FLORIDA | Priangan.com — Menjelang pertemuannya dengan Presiden Amerika Serikat Donald Trump, Presiden Ukraina Vladimir Zelensky menempatkan situasi keamanan terkini sebagai latar utama pembahasan diplomatik. Ia menilai rangkaian serangan Rusia ke ibu kota Ukraina menunjukkan bahwa Moskow belum memberi sinyal penurunan eskalasi.
Pernyataan tersebut disampaikan Zelensky pada Minggu, 28 Desember 2025, sesaat sebelum agenda pertemuan di Florida. Menurutnya, intensitas serangan rudal dan drone Rusia ke Kyiv sepanjang akhir pekan mencerminkan jarak antara wacana perdamaian dan kondisi di lapangan.

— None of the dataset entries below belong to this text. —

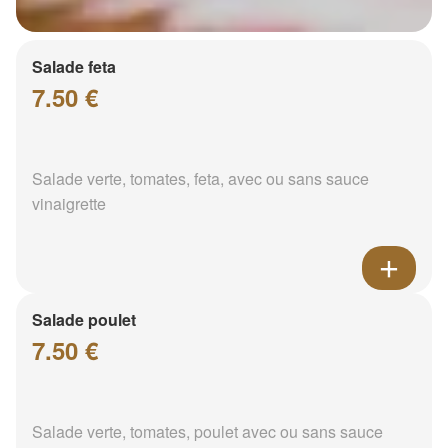
Salade feta
7.50 €
Salade verte, tomates, feta, avec ou sans sauce
vinaigrette
Salade poulet
7.50 €
Salade verte, tomates, poulet avec ou sans sauce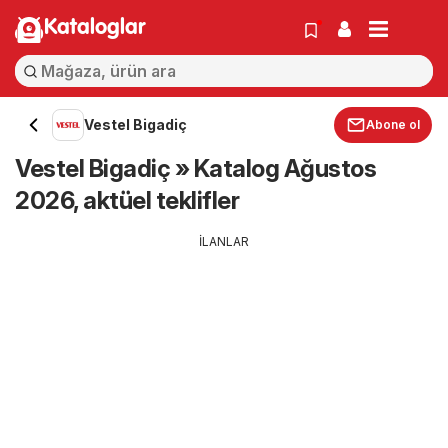
Kataloglar
Vestel Bigadiç
Abone ol
Vestel Bigadiç » Katalog Ağustos
2026, aktüel teklifler
İLANLAR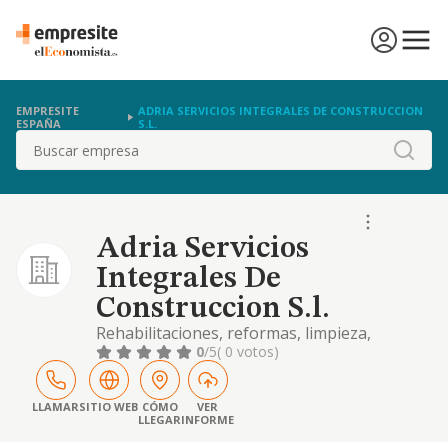
EMPRESITE
ADRIA SERVICIOS INTEGRALES DE CONSTRUCCION
ESPAÑA
S.L.
Buscar
Adria Servicios
Integrales De
Construccion S.l.
Rehabilitaciones, reformas, limpieza,
saneamiento, impermeabilizacion y varios de
0
/5
( 0 votos)
fachadas con alpinistas de obra. trabajos
verticales en general
LLAMAR
SITIO WEB
CÓMO
VER
LLEGAR
INFORME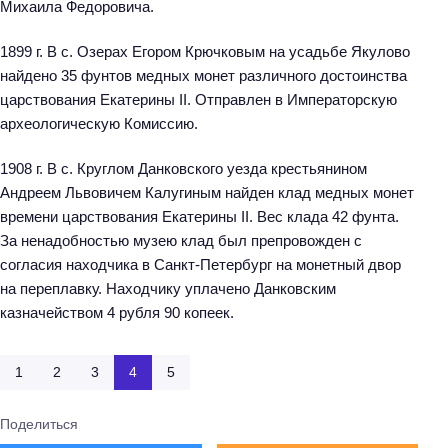
Михаила Федоровича.
1899 г. В с. Озерах Егором Крючковым на усадьбе Якулово
найдено 35 фунтов медных монет различного достоинства
царствования Екатерины II. Отправлен в Императорскую
археологическую Комиссию.
1908 г. В с. Круглом Данковского уезда крестьянином
Андреем Львовичем Калугиным найден клад медных монет
времени царствования Екатерины II. Вес клада 42 фунта.
За ненадобностью музею клад был препровожден с
согласия находчика в Санкт-Петербург на монетный двор
на переплавку. Находчику уплачено Данковским
казначейством 4 рубля 90 копеек.
1
2
3
4
5
Поделиться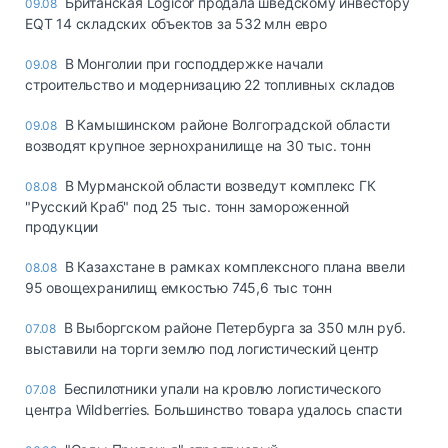
Британская Logicor продала шведскому инвестору
09.08
EQT 14 складских объектов за 532 млн евро
В Монголии при господдержке начали
09.08
строительство и модернизацию 22 топливных складов
В Камышинском районе Волгоградской области
09.08
возводят крупное зернохранилище на 30 тыс. тонн
В Мурманской области возведут комплекс ГК
08.08
"Русский Краб" под 25 тыс. тонн замороженной
продукции
В Казахстане в рамках комплексного плана ввели
08.08
95 овощехранилищ емкостью 745,6 тыс тонн
В Выборгском районе Петербурга за 350 млн руб.
07.08
выставили на торги землю под логистический центр
Беспилотники упали на кровлю логистического
07.08
центра Wildberries. Большинство товара удалось спасти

Zelensky mengaitkan serangan tersebut dengan posisi Rusia dalam proses negosiasi. Ia menyebut, di tengah upaya Kiev mendorong jalur diplomasi, Moskow justru meningkatkan tekanan militer. Pandangan itu disampaikan setelah pertemuannya dengan Perdana Menteri Kanada Mark Carney.
Otoritas Ukraina melaporkan bahwa serangan sejak Jumat menewaskan dua orang dan melukai puluhan lainnya. Infrastruktur energi ikut terdampak, menyebabkan sekitar 40 persen kawasan permukiman di Kyiv mengalami gangguan pasokan pemanas di tengah musim dingin.
Pertemuan antara Zelensky dan Trump diperkirakan akan menyinggung sejumlah isu sensitif, termasuk jaminan keamanan dari Amerika Serikat serta kemungkinan kompromi teritorial yang selama ini menjadi titik paling rumit dalam perundingan dengan Rusia. Dalam kesempatan itu, Zelensky juga berencana memaparkan versi terbaru rencana perdamaian Ukraina.
Dokumen tersebut terdiri atas 20 poin dan merupakan revisi dari proposal sebelumnya. Zelensky menyebut rancangan itu sebagai fondasi untuk mengakhiri perang dan mengatakan proses penyusunannya telah mendekati tahap akhir.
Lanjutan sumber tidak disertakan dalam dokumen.